Square breathing. In for 5 seconds, hold for 7. Out for 5 seconds, hold for 7. I rub the Raku Angel in my pocket, thinking about the people I love. When I go on a bathroom break, I tell myself, "you are stronger than you seem, braver than you believe, smarter than you think, and loved more than you'll ever know." My brain feels numb, the loud voices of the people around me are making my heart jump up and down, like I'm on some roller coaster. I cover my ears subtly with my hands.
But I tell myself, "You are strong enough. You got this, girl." I've made it this far. I think about where I was one year ago today, and I'm pleased that I'm now kind of back on the path that I had seen myself going down 5 years ago, when I was a young freshman looking in wonder at the old brick buildings and stunning libraries. She has no idea what is ahead of her, but she also has no idea how strong and courageous she can be.
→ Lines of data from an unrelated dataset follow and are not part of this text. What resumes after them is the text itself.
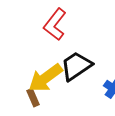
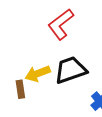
yellow arrow: (46, 78) -> (38, 74), size x0.7

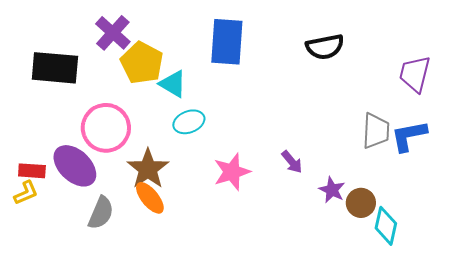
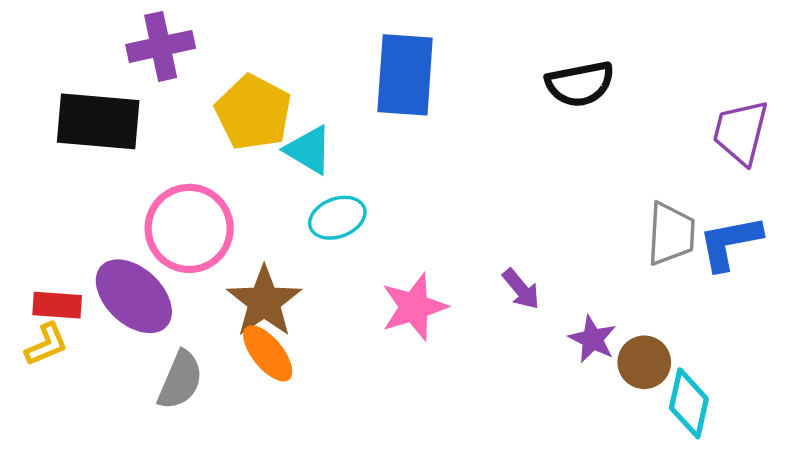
purple cross: (113, 33) -> (161, 46), moved, turned 36

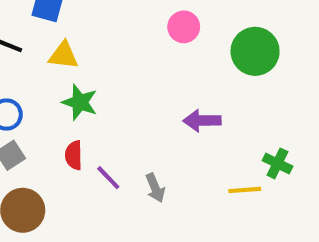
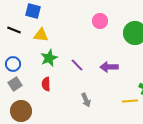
green star: (80, 102) -> (49, 58), turned 30
purple line: (108, 178) -> (77, 65), moved

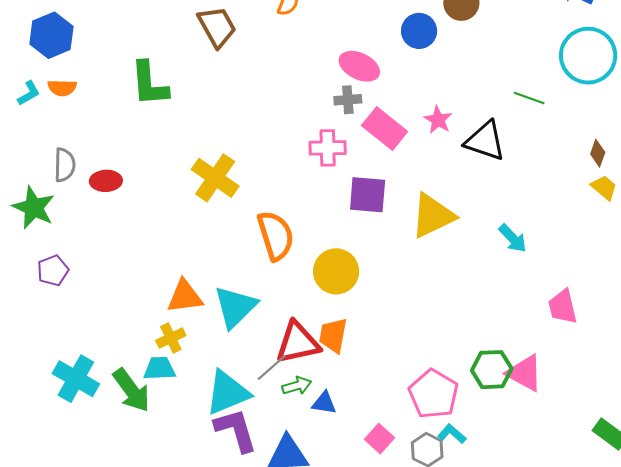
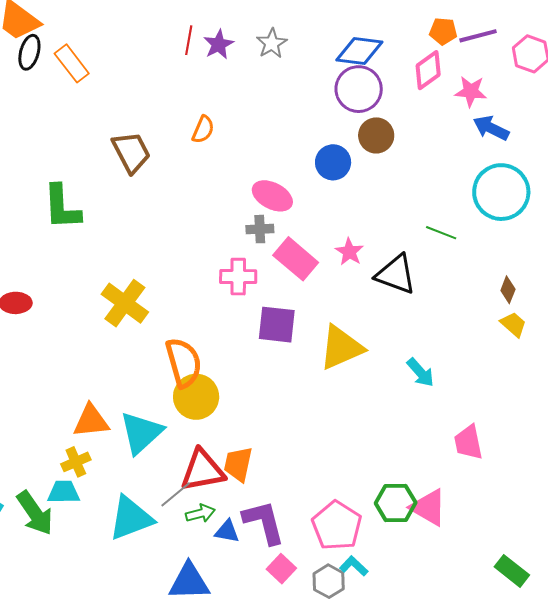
yellow circle: (336, 271) -> (196, 397), moved
purple L-shape: (236, 430) -> (264, 522), moved

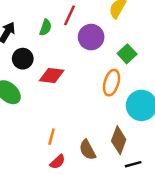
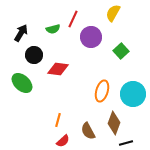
green semicircle: (46, 27) -> (53, 29), turned 56
orange ellipse: (111, 83) -> (102, 91), moved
I wrote "for all that could be" on a sticky note and stuffed it into my safety box. The phrase alludes to the idea that I had all of these dreams for the future before this whole experience of depression happened; they could still come true. Today, in a moment of pain, desperation, and panic, I opened it. And I was surprised to find another sticky from my brother who had been visiting earlier in the week to support me. It read "for all that will be." I struggled to hold back my tears in the dining hall. The people who matter the most in this work - my brother, my parents, my grandparents - are more confident that I can get through this than I am. This pain is temporary. This too shall pass. Here I am living, despite it all. I'm going to make it through today, and the next day, one day at a time.
I can't imagine myself at age 30 - it seems so distant, kind of impossible. But if I can keep up this fight and I stay curious, maybe I will see that day in 2031.